Last Wednesday, the government banned 118 games and apps to “safeguard the interests of crores of Indian users”. The decision, it said, was a “targeted move to ensure safety, security and sovereignty of Indian cyberspace”. The ban follows on the heels of an earlier ban that blocked 59 apps, including TikTok.
The Indian gaming community is hit because PUBG (pronounced “pub-jee”) is on the list. Justin Shriram Keeling, a partner at Lumikai, a fund focussed on gaming and interactive media, says, “India is the world’s biggest PUBG Mobile market, with 24 per cent of global users. I highly doubt that’s going to just go away overnight. PUBG’s parent company is South Korean, and it’ll be exploring options to bring the game back.”
Indeed, the ban is puzzling until you look deeper. PlayerUnknown’s Battlegrounds was published by a subsidiary of Korean company, Bluehole. The mobile version, however, was developed by Tencent.
PUBG is a team game. Gamers fight in teams (or alone) after parachuting down weaponless to four different locales. They grab weapons, vehicles, armour et cetera from concealed dumps, and fight. The fight zone shrinks, ensuring more conflict until only one person is left. In-game currency is awarded depending on how long players last. That currency can be used to buy costume and weapon customisations.
By January 2020, India had over 115 million PUBG Mobile downloads. Players and engagement grew explosively after lockdown. Rishi Alwani, co-founder of The Mako Reactor, an esports review site, says, “PUBG made a big marketing push.
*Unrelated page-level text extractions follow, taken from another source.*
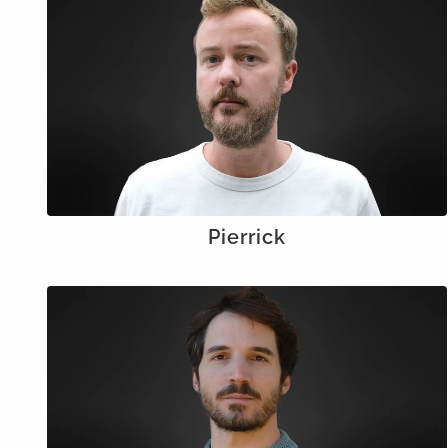
Pierrick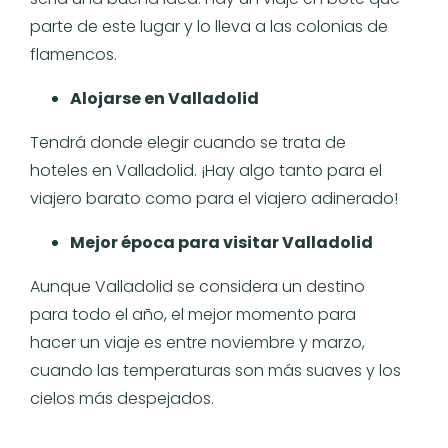
parte de este lugar y lo lleva a las colonias de
flamencos.
Alojarse en Valladolid
Tendrá donde elegir cuando se trata de
hoteles en Valladolid. ¡Hay algo tanto para el
viajero barato como para el viajero adinerado!
Mejor época para visitar Valladolid
Aunque Valladolid se considera un destino
para todo el año, el mejor momento para
hacer un viaje es entre noviembre y marzo,
cuando las temperaturas son más suaves y los
cielos más despejados.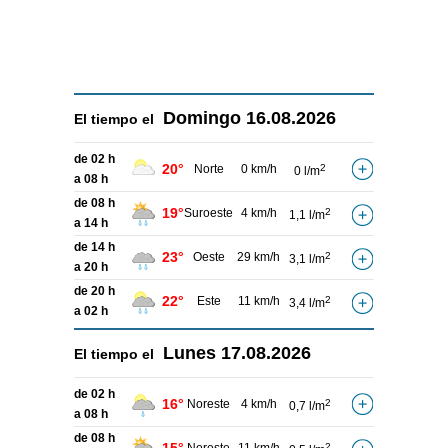
Domingo
16.08.2026
El tiempo el
de 02 h
20°
Norte
0 km/h
2
0 l/m
a 08 h
de 08 h
19°
Suroeste
4 km/h
2
1,1 l/m
a 14 h
de 14 h
23°
Oeste
29 km/h
2
3,1 l/m
a 20 h
de 20 h
22°
Este
11 km/h
2
3,4 l/m
a 02 h
Lunes
17.08.2026
El tiempo el
de 02 h
16°
Noreste
4 km/h
2
0,7 l/m
a 08 h
de 08 h
2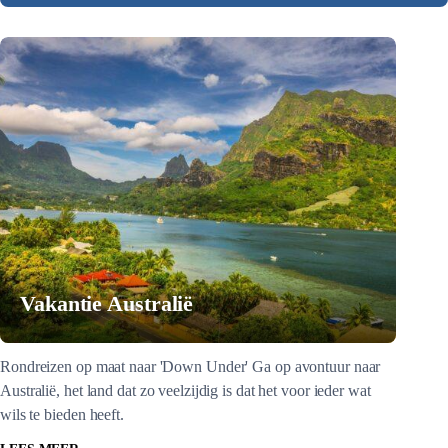
Vakantie Australië
Rondreizen op maat naar 'Down Under' Ga op avontuur naar
Australië, het land dat zo veelzijdig is dat het voor ieder wat
wils te bieden heeft.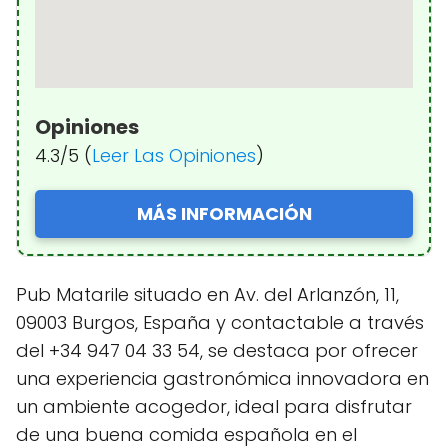
Opiniones
4.3/5 (
Leer Las Opiniones
)
MÁS INFORMACIÓN
Pub Matarile situado en Av. del Arlanzón, 11,
09003 Burgos, España y contactable a través
del +34 947 04 33 54, se destaca por ofrecer
una experiencia gastronómica innovadora en
un ambiente acogedor, ideal para disfrutar
de una buena comida española en el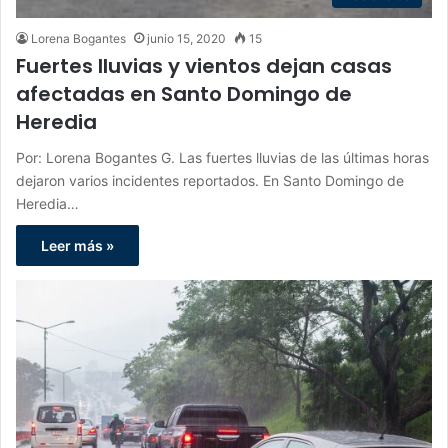
Lorena Bogantes
junio 15, 2020
15
Fuertes lluvias y vientos dejan casas
afectadas en Santo Domingo de
Heredia
Por: Lorena Bogantes G. Las fuertes lluvias de las últimas horas
dejaron varios incidentes reportados. En Santo Domingo de
Heredia…
Leer más »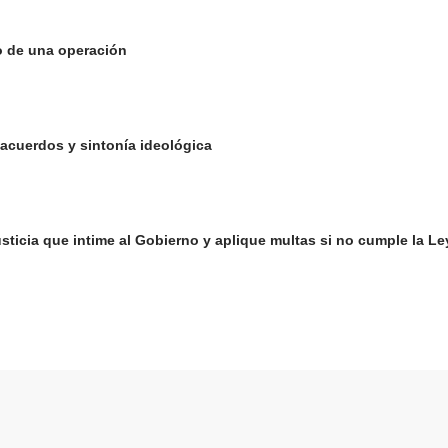
o de una operación
 acuerdos y sintonía ideológica
 Justicia que intime al Gobierno y aplique multas si no cumple la 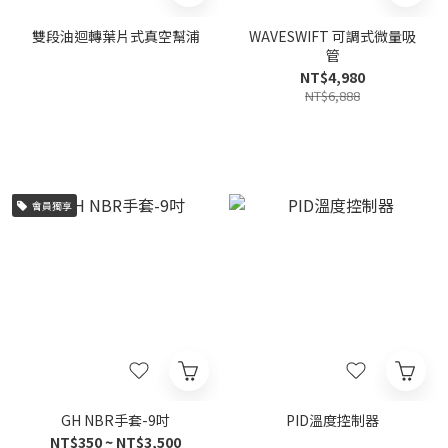
雙段油迴轉葉片式真空幫浦
WAVESWIFT 可調式微量吸
管
NT$4,980
NT$6,888
會員獨享
GH NBR手套-9吋
PID溫度控制器
NT$350 ~ NT$3,500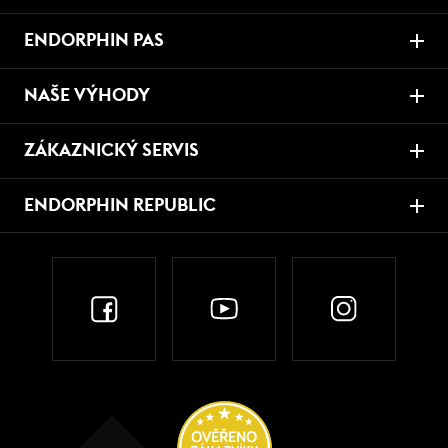
ENDORPHIN PAS
NAŠE VÝHODY
ZÁKAZNICKÝ SERVIS
ENDORPHIN REPUBLIC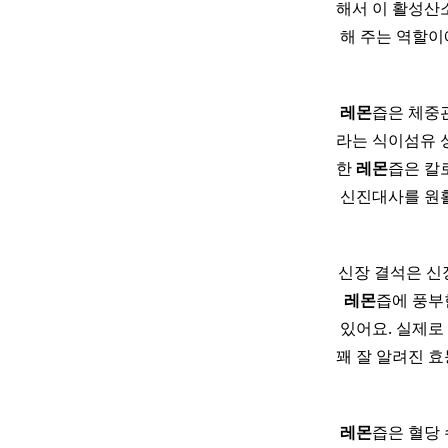
해서 이 활성산소
해 주는 역할이
레몬
즙은 체중
라는 식이섬유 성
한
레몬
즙은 칼
신진대사를 원
신장 결석은 신
레몬
즙에 풍부
있어요. 실제로
꽤 잘 알려진 
레몬
즙은 혈당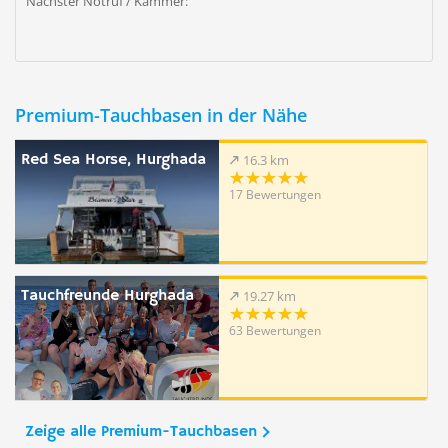
Nächster Notruf / Kammer:
Premium-Tauchbasen in der Nähe
Red Sea Horse, Hurghada
16.3 km
17 Bewertungen
Tauchfreunde Hurghada
19.27 km
63 Bewertungen
Zeige alle Premium-Tauchbasen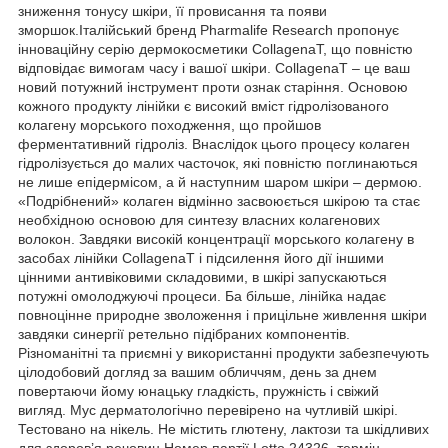
зниження тонусу шкіри, її провисання та появи
зморшок.Італійський бренд Pharmalife Research пропонує
інноваційну серію дермокосметики CollagenaT, що повністю
відповідає вимогам часу і вашої шкіри. CollagenaT – це ваш
новий потужний інструмент проти ознак старіння. Основою
кожного продукту лінійки є високий вміст гідролізованого
колагену морського походження, що пройшов
ферментативний гідроліз. Внаслідок цього процесу колаген
гідролізується до малих часточок, які повністю поглинаються
не лише епідермісом, а й наступним шаром шкіри – дермою.
«Подрібнений» колаген відмінно засвоюється шкірою та стає
необхідною основою для синтезу власних колагенових
волокон. Завдяки високій концентрації морського колагену в
засобах лінійки CollagenaT і підсилення його дії іншими
цінними антивіковими складовими, в шкірі запускаються
потужні омолоджуючі процеси. Ба більше, лінійка надає
повноцінне природне зволоження і прицільне живлення шкіри
завдяки синергії ретельно підібраних компонентів.
Різноманітні та приємні у використанні продукти забезпечують
цілодобовий догляд за вашим обличчям, день за днем
повертаючи йому юнацьку гладкість, пружність і свіжий
вигляд. Мус дерматологічно перевірено на чутливій шкірі.
Тестовано на нікель. Не містить глютену, лактози та шкідливих
для здоров’я речовин.Номер партії Lotto 24326, термін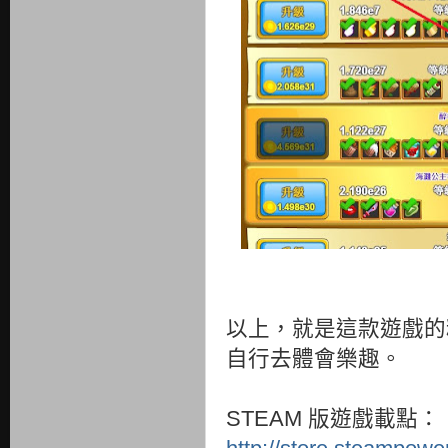
以上，就是這款遊戲的
自行去體會樂趣。
STEAM 版遊戲載點：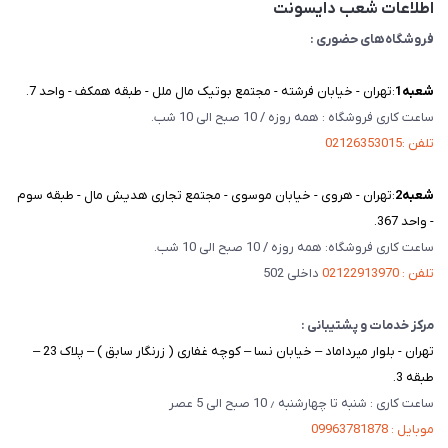
اطلاعات شعب دایسونت
فروشگاه‌های حضوری :
شعبه‌1
:تهران - خیابان فرشته - مجتمع بوتیک مال ملل - طبقه همکف - واحد 7.
ساعت کاری فروشگاه : همه روزه / 10 صبح الی 10 شب.
تلفن :02126353015
شعبه‌2
:تهران - هروی - خیابان موسوی - مجتمع تجاری هدیش مال - طبقه سوم
- واحد 367.
ساعت کاری فروشگاه: همه روزه / 10 صبح الی 10 شب.
تلفن : 02122913970
داخلی 502
مرکز خدمات و پشتیبانی :
تهران - بلوار میرداماد – خیابان نسا – کوچه غفاری ( زرنگار سابق ) – پلاک 23 –
طبقه 3.
ساعت کاری : شنبه تا چهارشنبه ٫ 10 صبح الی 5 عصر
موبایل : 09963781878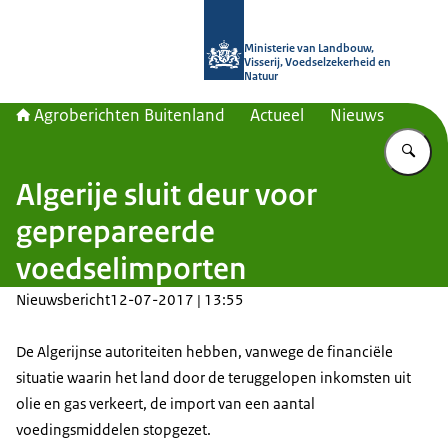
Naar de homepage van Agroberichte
Ministerie van Landbouw,
Visserij, Voedselzekerheid en
Natuur
Agroberichten Buitenland
Actueel
Nieuws
Vu
Algerije sluit deur voor
geprepareerde
voedselimporten
Nieuwsbericht
12-07-2017 | 13:55
De Algerijnse autoriteiten hebben, vanwege de financiële
situatie waarin het land door de teruggelopen inkomsten uit
olie en gas verkeert, de import van een aantal
voedingsmiddelen stopgezet.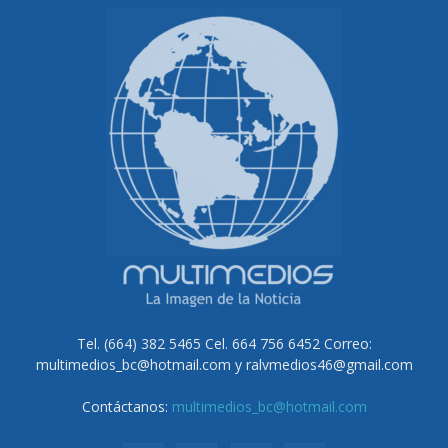
Tel. (664) 382 5465 Cel. 664 756 6452 Correo:
multimedios_bc@hotmail.com y ralvmedios46@gmail.com
Contáctanos:
multimedios_bc@hotmail.com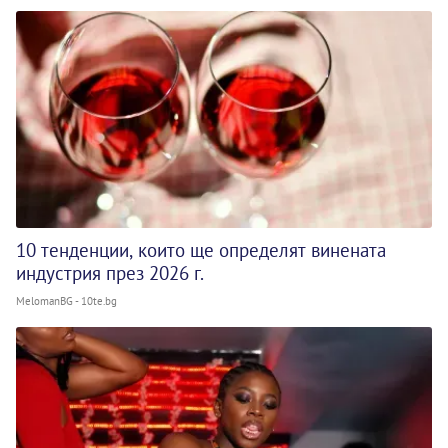
10 тенденции, които ще определят винената
индустрия през 2026 г.
MelomanBG - 10te.bg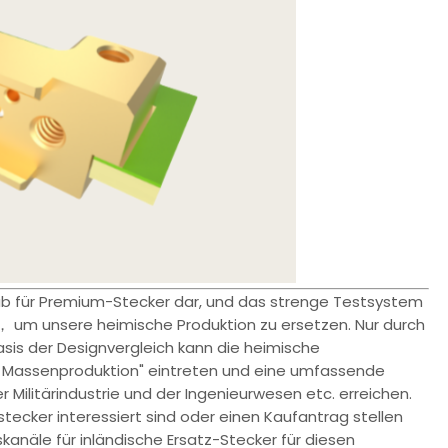
ab für Premium-Stecker dar, und das strenge Testsystem
m unsere heimische Produktion zu ersetzen. Nur durch
sis der Designvergleich kann die heimische
re Massenproduktion" eintreten und eine umfassende
 Militärindustrie und der Ingenieurwesen etc. erreichen.
tecker interessiert sind oder einen Kaufantrag stellen
anäle für inländische Ersatz-Stecker für diesen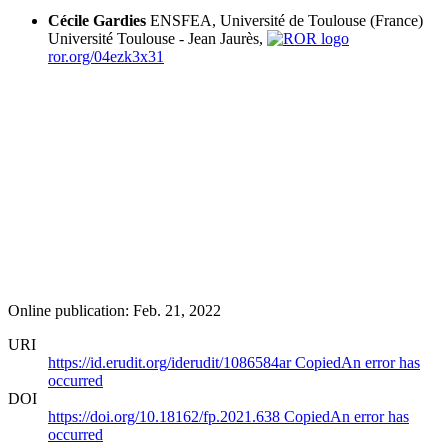
Cécile Gardies
ENSFEA, Université de Toulouse (France)
Université Toulouse - Jean Jaurès,
ror.org/04ezk3x31
Online publication: Feb. 21, 2022
URI
https://id.erudit.org/iderudit/1086584ar
Copied
An error has
occurred
DOI
https://doi.org/10.18162/fp.2021.638
Copied
An error has
occurred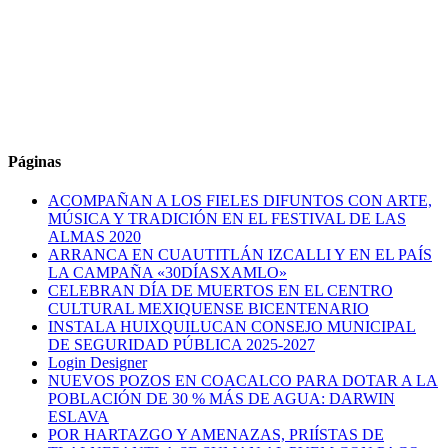
Páginas
ACOMPAÑAN A LOS FIELES DIFUNTOS CON ARTE,
MÚSICA Y TRADICIÓN EN EL FESTIVAL DE LAS
ALMAS 2020
ARRANCA EN CUAUTITLÁN IZCALLI Y EN EL PAÍS
LA CAMPAÑA «30DÍASXAMLO»
CELEBRAN DÍA DE MUERTOS EN EL CENTRO
CULTURAL MEXIQUENSE BICENTENARIO
INSTALA HUIXQUILUCAN CONSEJO MUNICIPAL
DE SEGURIDAD PÚBLICA 2025-2027
Login Designer
NUEVOS POZOS EN COACALCO PARA DOTAR A LA
POBLACIÓN DE 30 % MÁS DE AGUA: DARWIN
ESLAVA
POR HARTAZGO Y AMENAZAS, PRIÍSTAS DE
Tencent paid gamers to stream live on YouTube. (Other social media like Instagram and TikTok were also flooded). I doubt they’ve recovered investments but PUBG had 50 million monthly actives (players who play at least once a month).”
Apart from the marketing blitz, Tencent also optimised PUBG Lite to let gamers team up with others speaking the same regional language. It held local tournaments — and global tournaments where Indian winners played. The PUBG Mobile Global Championship has a prize pool of $2 million.
Anand Ramachandran, founder of Big Fat Phoenix, a games’ creator, says, “A combination of factors led to PUBG’s success. You have a huge, young population, cheap data, and entry-level smartphones. You have a big global brand. You have a very polished game, played by teams, and that also led to social bonding. This was why it became the breakout game.”
An entire ecosystem rode on PUBG, and that is now in turmoil. As Alwani says, “People don’t just play. There are content creators, marketing guys, tournament organisers — all these people have now lost their livelihoods.”
Ishaan Arya, founder of The Esports Club, adds, “Esports and video-gaming is a fast growth industry. But there is no denying the ban will cause a speed bump as most investments in India were built around the game and its esports ecosystem.”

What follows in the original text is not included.